As already discussed here I worked on a package that would make it easier to use AbstractArray
s that map to chunked data on disk.
The package provides an AbstractDiskArray
which you can subtype to get efficient indexing for common access patterns, efficient reductions and lazy broadcasting for free. Currently this is only implemented for Zarr.jl, but PRs for NetCDF.jl and ArchGDAL.jl are pending and other are planned.
Example
We open a Zarr array on GCS. Note that accessing a single element from the array takes about 18s on my machine (limited by internet connection), because a whole chunk of data has to be transferred and decompressed to access the single value. So we open a reference to the Array and use normal boradcasting syntax to convert to Celsius and multiply with latitudinal weights:
using Zarr, Statistics
g = zopen("gs://cmip6/CMIP/NCAR/CESM2/historical/r9i1p1f1/Amon/tas/gn/", consolidated=true)
latweights = reshape(cosd.(g["lat"])[:],1,192,1)

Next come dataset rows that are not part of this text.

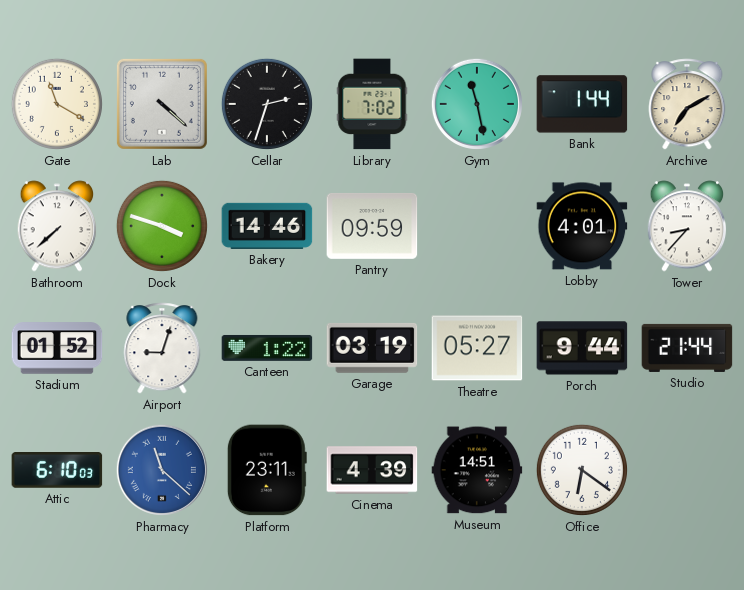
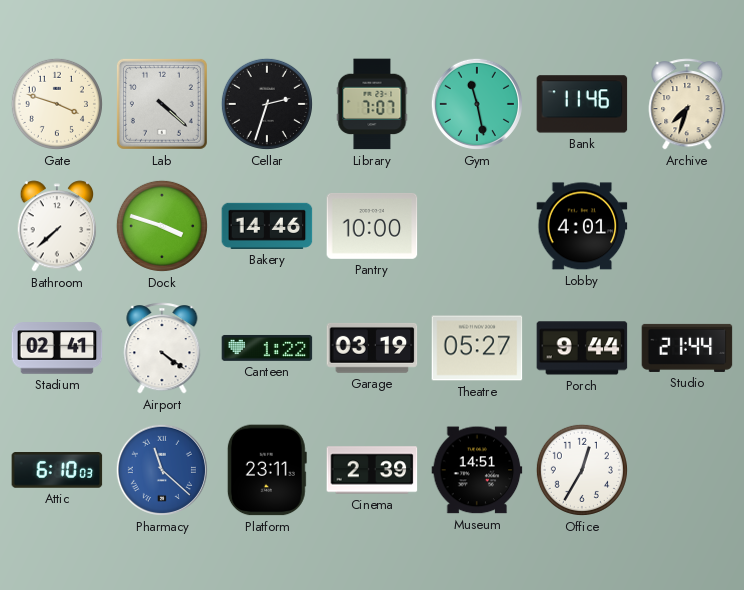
Gate: 11:20 -> 3:48
Library: 7:02 -> 7:07
Bank: 1:44 -> 11:46
Archive: 7:10 -> 7:33
Pantry: 09:59 -> 10:00
Tower: 8:37 -> none
Stadium: 01:52 -> 02:41
Airport: 9:03 -> 4:21
Cinema: 4:39 -> 2:39
Office: 6:21 -> 12:35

t_celsius = g["tas"].-273.15
t_w = t_celsius .* latweights
Disk Array with size 288 x 192 x 1980
Nothing happens yet and the subsequent broadcast operations will be fused. Then we compute the mean over the spatial dimensions:
mean(t_w, dims = (1,2))./mean(latweights)
which will iterate over each chunk of the array at a time, making sure that every chunk is accessed and transferred only once. So, memory usage is in the order of the size of a single chunk and the whole computation takes about a minute, which equals the time to read the whole array.
Implementation
I tried to re-use as much of Julia Base functionality as possible to implement the custom reductions and broadcasting. So basically every function that falls back to mapreduce
or mapfoldl
(which includes, maximum
, minimum
, any
, all
, sum
, …) will have an efficient access pattern.
For broadcasting I just wrap the broadcasted expression into a new BroadcastDiskArray
type which again subtypes AbstractDiskArray
to benefit from the changed getindex and mapreduce behavior.
I have to admit it was a tough experience to hook into the mapreduce and broadcast code, but in the end I was surprised to get the behavior described above with only ~140 LOC.